The concept of participation entails the notion that all citizens should be involved in decision-making processes that affect them. This includes direct and indirect ways for people of all ages to exercise influence as individuals, as members of networks and associations, and through various political institutions. By extension, “youth participation” can be understood as the active involvement of young people in decision-making processes and institutions that affect their environment and their lives within it.

Importance Of Youth Involvement

For political systems to be representative, all parts of society must be included. When young people are disenfranchised or disengaged from political processes, a significant portion of the population has little or no voice or influence in decisions that affect group members’ lives. A key consequence is the undermining of political systems’ representativeness.

To make a difference in the longer term, we, the youth must be engaged in formal political processes and have a say in formulating today’s and tomorrow’s politics. Inclusive political participation is not only a fundamental political and democratic right but also is crucial to building stable and peaceful societies and developing policies that respond to the specific needs of younger generations. For us to be adequately represented in political institutions, processes, and decision-making, and in particular in elections, we must know our rights and be given the necessary knowledge and capacity to participate in a meaningful way at all levels.

When there are obstacles to participating in formal, institutionalized political processes, we, the youth, can rapidly feel disempowered. Many of us tend to believe that our voices are not going to be heard or that we will not be taken seriously even if we are heard. The problem becomes circular as politicians may lose interest in responding to our aspirations if they cannot win our votes. This in turn leads to us being increasingly excluded from taking part in decision-making, or in debates about key socio-economic and political issues, despite our sensitivity to the demands for social equity and justice, environmental protection, and cultural diversity.

As the youth, we must maximize our capabilities by participating in programs that will impact our communities. We must take it upon ourselves to become engaged citizens through constant awareness and group collaboration. 

In new and emerging democracies, our inclusion in formal political processes is essential from the start. Our active contributions can bring democratic values to life, leading to the overturning of authoritarian practices.

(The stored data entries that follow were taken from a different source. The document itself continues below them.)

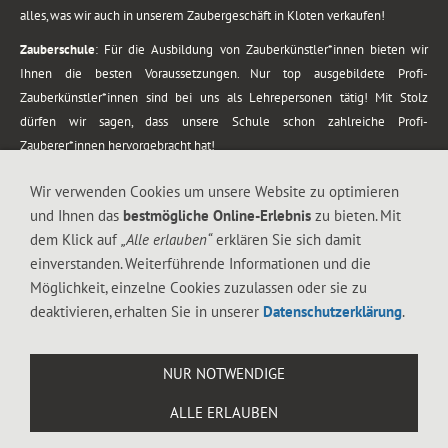
alles, was wir auch in unserem Zaubergeschäft in Kloten verkaufen!
Zauberschule
: Für die Ausbildung von Zauberkünstler*innen bieten wir
Ihnen die besten Voraussetzungen. Nur top ausgebildete Profi-
Zauberkünstler*innen sind bei uns als Lehrepersonen tätig! Mit Stolz
dürfen wir sagen, dass unsere Schule schon zahlreiche Profi-
Zauberer*innen hervorgebracht hat!
Zaubershows
: Grosses Repertoire an Zaubershows, diese erstrecken sich
Wir verwenden Cookies um unsere Website zu optimieren
vom Kinderprogramm bis zur Tischzauberei. Lassen Sie sich faszinieren von
und Ihnen das
bestmögliche Online-Erlebnis
zu bieten. Mit
meiner Zauber-Sprech-Show, angerührt mit sprachlichen Sequenzen,
dem Klick auf
„Alle erlauben“
erklären Sie sich damit
gewürzt mit Gags und visuellen Illusionen wie Kaninchen, Vasen, Seilen,
einverstanden. Weiterführende Informationen und die
Flüssigkeit, Seidentuch, Zauberstab, Rose und Gurken.
Möglichkeit, einzelne Cookies zuzulassen oder sie zu
.
deaktivieren, erhalten Sie in unserer
Datenschutzerklärung
.
Alle Rechte vorbehalten. © 1988-2026 Magic Zylinder
NUR NOTWENDIGE
.
ALLE ERLAUBEN
044 813 67 40
Flughafenstrasse 4, 8302 Kloten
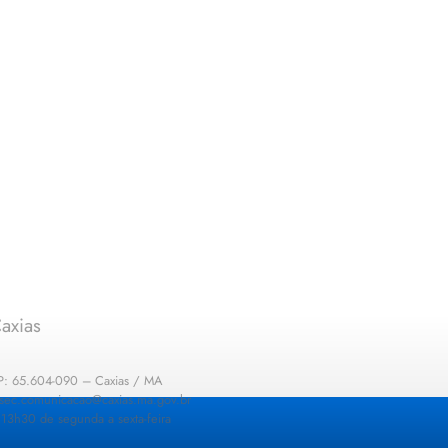
axias
EP: 65.604-090 – Caxias / MA
: sec.comunicacao@caxias.ma.gov.br
13h30 de segunda a sexta-feira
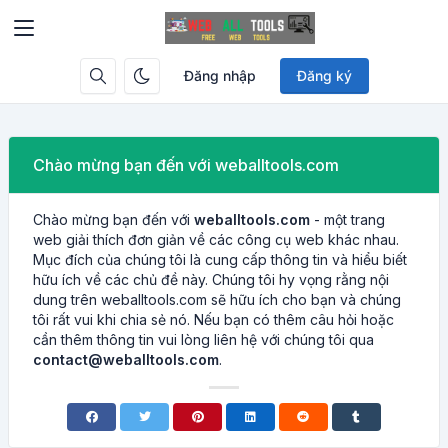
Đăng nhập
Đăng ký
Chào mừng bạn đến với weballtools.com
Chào mừng bạn đến với
weballtools.com
- một trang
web giải thích đơn giản về các công cụ web khác nhau.
Mục đích của chúng tôi là cung cấp thông tin và hiểu biết
hữu ích về các chủ đề này. Chúng tôi hy vọng rằng nội
dung trên weballtools.com sẽ hữu ích cho bạn và chúng
tôi rất vui khi chia sẻ nó. Nếu bạn có thêm câu hỏi hoặc
cần thêm thông tin vui lòng liên hệ với chúng tôi qua
contact@weballtools.com
.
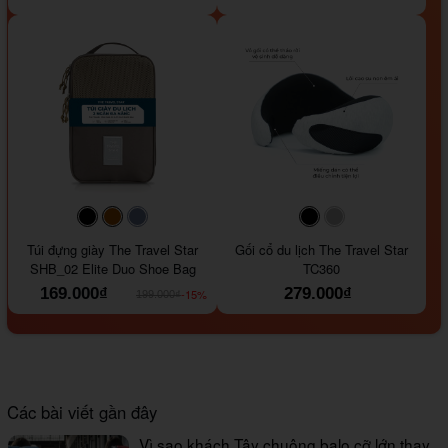
#000000
#964B00
#647290
#000000
#a9a9a9
Túi đựng giày The Travel Star
Gối cổ du lịch The Travel Star
SHB_02 Elite Duo Shoe Bag
TC360
169.000₫
279.000₫
-15%
199.000₫
Các bài viết gần đây
Vì sao khách Tây chuộng balo cỡ lớn thay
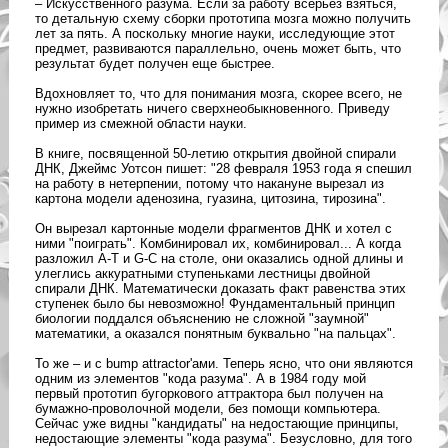
– Искусственного разума. Если за работу всерьез взяться,
то детальную схему сборки прототипа мозга можно получить
лет за пять. А поскольку многие науки, исследующие этот
предмет, развиваются параллельно, очень может быть, что
результат будет получен еще быстрее.
Вдохновляет то, что для понимания мозга, скорее всего, не
нужно изобретать ничего сверхнеобыкновенного. Приведу
пример из смежной области науки.
В книге, посвященной 50-летию открытия двойной спирали
ДНК, Джеймс Уотсон пишет: "28 февраля 1953 года я спешил
на работу в нетерпении, потому что накануне вырезал из
картона модели аденозина, гуазина, цитозина, тирозина".
Он вырезал картонные модели фрагментов ДНК и хотел с
ними "поиграть". Комбинировал их, комбинировал... А когда
разложил А-Т и G-C на столе, они оказались одной длины и
улеглись аккуратными ступеньками лестницы двойной
спирали ДНК. Математически доказать факт равенства этих
ступенек было бы невозможно! Фундаментальный принцип
биологии поддался объяснению не сложной "заумной"
математики, а оказался понятным буквально "на пальцах".
То же – и с bump attractor'ами. Теперь ясно, что они являются
одним из элементов "кода разума". А в 1984 году мой
первый прототип бугоркового аттрактора был получен на
бумажно-проволочной модели, без помощи компьютера.
Сейчас уже видны "кандидаты" на недостающие принципы,
недостающие элементы "кода разума". Безусловно, для того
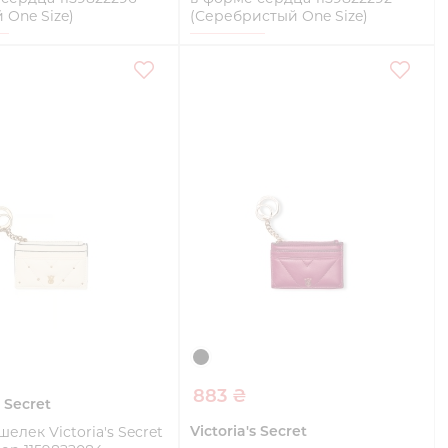
 One Size)
(Серебристый One Size)
e
One Size
Купить
Купить
883 ₴
s Secret
Victoria's Secret
елек Victoria's Secret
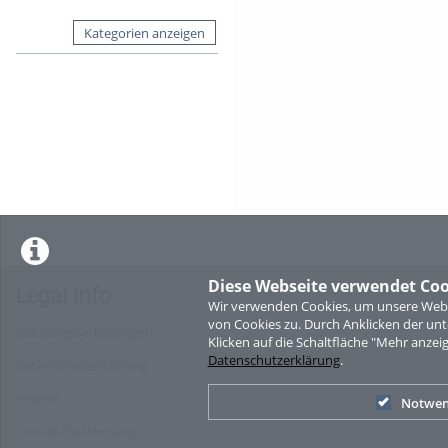
Kategorien anzeigen
Diese Webseite verwendet Coo
Legal Info
Wir verwenden Cookies, um unsere Websi
von Cookies zu. Durch Anklicken der u
Nutzungsbedingungen
Klicken auf die Schaltfläche "Mehr anzei
Datenschutzerklärung
.
Datenschutzerklärung
Imprint
Notwen
Cookie-Zustimmung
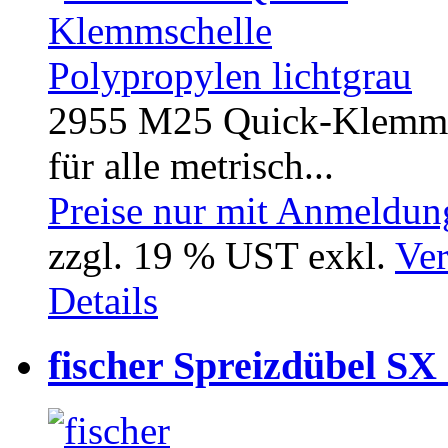
2955 M25 Quick-Klemmsch
für alle metrisch...
Preise nur mit Anmeldung
zzgl. 19 % UST exkl.
Ver
Details
fischer Spreizdübel SX 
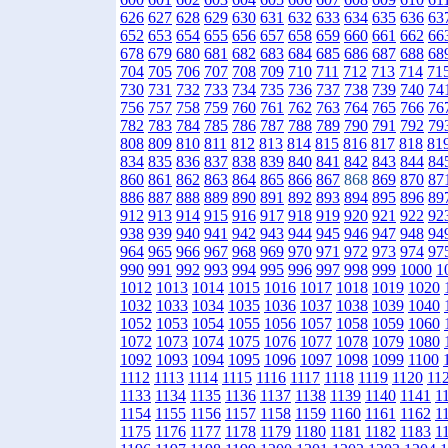
626
627
628
629
630
631
632
633
634
635
636
63
652
653
654
655
656
657
658
659
660
661
662
66
678
679
680
681
682
683
684
685
686
687
688
68
704
705
706
707
708
709
710
711
712
713
714
71
730
731
732
733
734
735
736
737
738
739
740
74
756
757
758
759
760
761
762
763
764
765
766
76
782
783
784
785
786
787
788
789
790
791
792
79
808
809
810
811
812
813
814
815
816
817
818
81
834
835
836
837
838
839
840
841
842
843
844
84
860
861
862
863
864
865
866
867
868
869
870
87
886
887
888
889
890
891
892
893
894
895
896
89
912
913
914
915
916
917
918
919
920
921
922
92
938
939
940
941
942
943
944
945
946
947
948
94
964
965
966
967
968
969
970
971
972
973
974
97
990
991
992
993
994
995
996
997
998
999
1000
1
1012
1013
1014
1015
1016
1017
1018
1019
1020
1032
1033
1034
1035
1036
1037
1038
1039
1040
1052
1053
1054
1055
1056
1057
1058
1059
1060
1072
1073
1074
1075
1076
1077
1078
1079
1080
1092
1093
1094
1095
1096
1097
1098
1099
1100
1112
1113
1114
1115
1116
1117
1118
1119
1120
11
1133
1134
1135
1136
1137
1138
1139
1140
1141
1
1154
1155
1156
1157
1158
1159
1160
1161
1162
1
1175
1176
1177
1178
1179
1180
1181
1182
1183
1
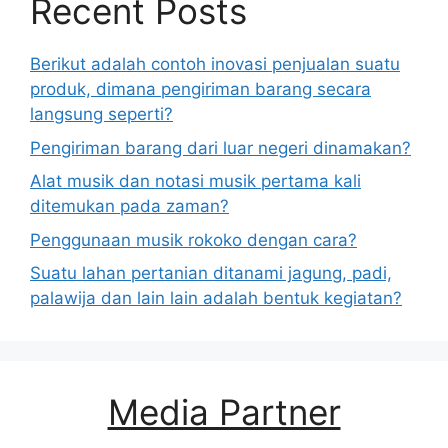
Recent Posts
Berikut adalah contoh inovasi penjualan suatu
produk, dimana pengiriman barang secara
langsung seperti?
Pengiriman barang dari luar negeri dinamakan?
Alat musik dan notasi musik pertama kali
ditemukan pada zaman?
Penggunaan musik rokoko dengan cara?
Suatu lahan pertanian ditanami jagung, padi,
palawija dan lain lain adalah bentuk kegiatan?
Media Partner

In countries where we have led protests that have forced authoritarian regimes from power, we are likely to feel significant frustration if we are not included in new formal decision-making procedures. This can destabilize democratization and accelerate conflict dynamics.

Debunking Myths

Distorting assumptions about the youth and how we participate in political processes are common and are often triggered by a lack of understanding and/or prejudice. These persistent assumptions inaccurately characterize the everyday experiences of most youth – who do not constitute a homogenous group – and can lead to discrimination of young people, negatively affecting our capacity to participate in political processes.

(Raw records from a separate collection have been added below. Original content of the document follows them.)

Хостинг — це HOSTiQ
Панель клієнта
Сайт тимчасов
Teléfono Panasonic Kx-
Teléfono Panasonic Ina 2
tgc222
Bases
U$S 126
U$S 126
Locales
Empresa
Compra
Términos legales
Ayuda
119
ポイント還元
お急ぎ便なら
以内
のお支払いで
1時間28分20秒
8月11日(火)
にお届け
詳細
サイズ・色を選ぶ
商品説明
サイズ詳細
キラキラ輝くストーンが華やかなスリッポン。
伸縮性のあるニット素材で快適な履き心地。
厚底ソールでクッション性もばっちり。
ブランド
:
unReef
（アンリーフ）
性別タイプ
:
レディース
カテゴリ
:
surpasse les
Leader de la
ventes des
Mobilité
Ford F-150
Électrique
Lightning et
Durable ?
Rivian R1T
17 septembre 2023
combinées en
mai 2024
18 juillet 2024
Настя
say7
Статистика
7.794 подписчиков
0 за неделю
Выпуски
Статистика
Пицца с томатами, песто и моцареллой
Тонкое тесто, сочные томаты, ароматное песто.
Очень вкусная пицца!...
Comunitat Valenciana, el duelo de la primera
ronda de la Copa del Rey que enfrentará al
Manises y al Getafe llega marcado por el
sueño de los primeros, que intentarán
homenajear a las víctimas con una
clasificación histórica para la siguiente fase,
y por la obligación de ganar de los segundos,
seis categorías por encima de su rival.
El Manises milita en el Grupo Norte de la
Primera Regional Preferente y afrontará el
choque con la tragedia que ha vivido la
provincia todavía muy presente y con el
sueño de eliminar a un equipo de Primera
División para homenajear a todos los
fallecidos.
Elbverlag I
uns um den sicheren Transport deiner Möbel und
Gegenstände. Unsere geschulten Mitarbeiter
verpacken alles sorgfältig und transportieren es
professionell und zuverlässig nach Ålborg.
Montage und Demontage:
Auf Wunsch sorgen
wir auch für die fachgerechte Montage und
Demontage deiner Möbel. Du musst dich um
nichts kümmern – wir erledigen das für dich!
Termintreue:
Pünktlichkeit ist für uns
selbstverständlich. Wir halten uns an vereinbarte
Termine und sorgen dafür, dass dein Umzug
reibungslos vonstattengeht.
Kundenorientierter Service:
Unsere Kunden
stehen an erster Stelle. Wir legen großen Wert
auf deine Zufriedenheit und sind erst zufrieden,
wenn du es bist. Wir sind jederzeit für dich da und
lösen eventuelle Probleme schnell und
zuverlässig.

While some aspects of these negative assumptions about youth participation are grounded in reality, on the whole, they are misleading. Assumptions about young people that distort the actual picture include the following: 

  • we are apathetic about and disengaged from politics – so, for example, we don’t bother voting
  • we are “anti-state,” with a propensity for violence and extremism.

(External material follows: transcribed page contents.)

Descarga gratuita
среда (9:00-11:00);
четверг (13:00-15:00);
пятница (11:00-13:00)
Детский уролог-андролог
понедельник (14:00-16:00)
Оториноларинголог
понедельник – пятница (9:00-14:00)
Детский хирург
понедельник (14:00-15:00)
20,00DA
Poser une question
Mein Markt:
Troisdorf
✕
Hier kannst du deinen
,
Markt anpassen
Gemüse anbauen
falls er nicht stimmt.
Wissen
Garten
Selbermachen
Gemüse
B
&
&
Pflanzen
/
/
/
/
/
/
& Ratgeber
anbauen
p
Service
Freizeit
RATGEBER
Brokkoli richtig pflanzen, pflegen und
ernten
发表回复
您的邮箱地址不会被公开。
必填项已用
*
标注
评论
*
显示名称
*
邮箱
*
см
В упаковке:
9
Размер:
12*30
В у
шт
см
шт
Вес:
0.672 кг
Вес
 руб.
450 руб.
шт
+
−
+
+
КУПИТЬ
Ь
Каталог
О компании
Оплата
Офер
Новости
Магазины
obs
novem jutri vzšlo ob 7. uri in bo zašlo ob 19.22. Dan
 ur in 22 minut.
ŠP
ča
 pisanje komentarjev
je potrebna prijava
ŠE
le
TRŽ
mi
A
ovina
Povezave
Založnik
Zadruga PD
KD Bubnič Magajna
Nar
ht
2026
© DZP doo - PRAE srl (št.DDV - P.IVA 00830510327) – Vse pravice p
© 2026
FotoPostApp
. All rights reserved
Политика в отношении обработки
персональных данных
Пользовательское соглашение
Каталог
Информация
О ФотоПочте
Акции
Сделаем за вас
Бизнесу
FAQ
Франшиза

Voter turnout indeed tends to be significantly lower among youth than among the older population, but interpreting this as evidence of apathy ignores the structural and organizational obstacles to electoral participation many of us face. It also neglects to account for the distrust many of us feel towards traditional institutions of governance. A feeling of disconnect from a process that is not viewed as an effective tool for meaningful political engagement is not apathy.

We can also be powerful challengers of the status quo; this is a time-honored dimension of our change agency. There are, however, young men, and increasingly young women, involved in violence and extremist groups and this has given rise to a picture of youth generally as a threat to global security and stability. However, the majority of young men and women who mount challenges to the status quo do so through peaceful protest, social critique, cultural expression, and online mobilization and organization. 

In the case of our engagement in violence, the key drivers are discrimination and corruption. This is all the more reason to work towards our inclusion in formal decision-making processes, so that we may grapple in a non-violent manner with the injustices and deprivation we, the youth,  experience.